Coincidentally, I was just thinking about this exact thing a couple of weeks ago in the context of Greek roots.
I thought I'd start exploring English first and the entry on my todo list reads:
calculate density of English words amongst the phonotactically possible
so quite amazing to see zdsmith talking about the same thing with the same words :-)
My plan was to write a quick script that took an online word list and simultaneously derived the phonotactic rules and calculated the coverage.
My sister pointed out to me that you'd need a word list with pronunciation for it to be phonotactic (as opposed to graphotactic) density.
A related, but not identical problem is what proportion of trigrams that you might think would be possible from the possible bigrams are actually possible (and so on for higher-grams).
I wrote up a quick program to look at trigram density using the FreeBSD wordlist on OS X:
This gives the results:
23875 predicted trigrams
(Yes, there were exactly 1,000 bigrams)
/usr/share/dict/words files contains a lot of words (mostly proper nouns?) that aren't English so this should not be taken as a measure for English, just a proof of concept.
Now, as stated above, this is not the original question, which was to do with how many phonotactically possible words in a language are actually words in a language (for a given language).
A sub-question is: what proportion of possible syllables are one-syllable words in the given language.
The Moby website includes a link to 175,000 entries fully International Phonetic Alphabet coded. Therein are two different text files, both of which has English words rendered in a uniform phonetic style. They would go a long way to building a tree of all phonotactic English words.
Regarding number of English syllables, found:
The latter link gives a figure of 15,831 syllables but, as pointed out on stack exchange, has some problematic inclusions.

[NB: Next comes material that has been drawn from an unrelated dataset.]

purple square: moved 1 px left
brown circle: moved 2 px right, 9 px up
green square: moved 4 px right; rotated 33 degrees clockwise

Still, the rough numbers talked about in the stack exchange post seem to suggest on the order of 3,000 one-syllable English words (although one person claims 10,000).

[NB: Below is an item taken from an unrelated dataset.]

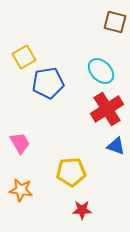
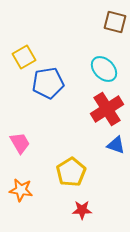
cyan ellipse: moved 3 px right, 2 px up
blue triangle: moved 1 px up
yellow pentagon: rotated 28 degrees counterclockwise
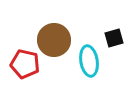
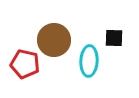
black square: rotated 18 degrees clockwise
cyan ellipse: rotated 12 degrees clockwise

The Moby list referenced by zdsmith looks useful but still doesn't have syllabification so would require that to be done.
Even without syllabification, though, it would be interesting to check the trigram density and compare it with my earlier results based on spelling in the FreeBSD word list.
Moby does include a hyphenation dictionary which might be a crude proxy for syllabification but of course, it's based on spelling, not pronunciation.